[Page-level text extractions]

......

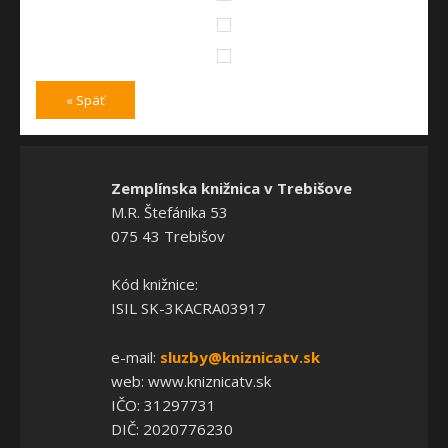
« Späť
Zemplínska knižnica v Trebišove
M.R. Štefánika 53
075 43 Trebišov
Kód knižnice:
ISIL SK-3KACRA03917
e-mail:
sluzby@kniznicatv.sk
web: www.kniznicatv.sk
IČO: 31297731
DIČ: 2020776230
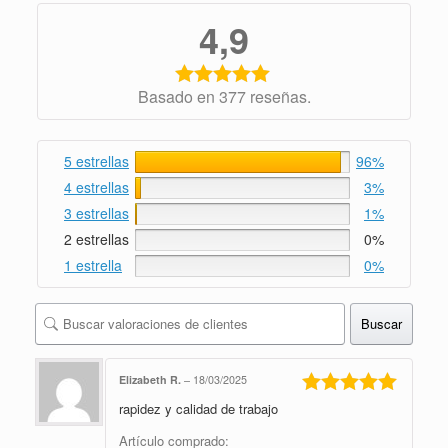
4,9
Basado en 377 reseñas.
5 estrellas
96%
4 estrellas
3%
3 estrellas
1%
2 estrellas
0%
1 estrella
0%
Buscar
Elizabeth R.
–
18/03/2025
rapidez y calidad de trabajo
Valorado en
5
de 5
Artículo comprado:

......

• _WHAT YOU SHOULD DO_
Going from the line holding "M.R. Štefánika 53" to the last line of the data above, reproduce every line exactly, both included, with the pictures omitted.

• _SOLUTION TO THE EXERCISE_
M.R. Štefánika 53
075 43 Trebišov
Kód knižnice:
ISIL SK-3KACRA03917
e-mail:
sluzby@kniznicatv.sk
web: www.kniznicatv.sk
IČO: 31297731
DIČ: 2020776230
4,9
Basado en 377 reseñas.
5 estrellas
96%
4 estrellas
3%
3 estrellas
1%
2 estrellas
0%
1 estrella
0%
Buscar
Elizabeth R.
–
18/03/2025
rapidez y calidad de trabajo
Valorado en
5
de 5
Artículo comprado:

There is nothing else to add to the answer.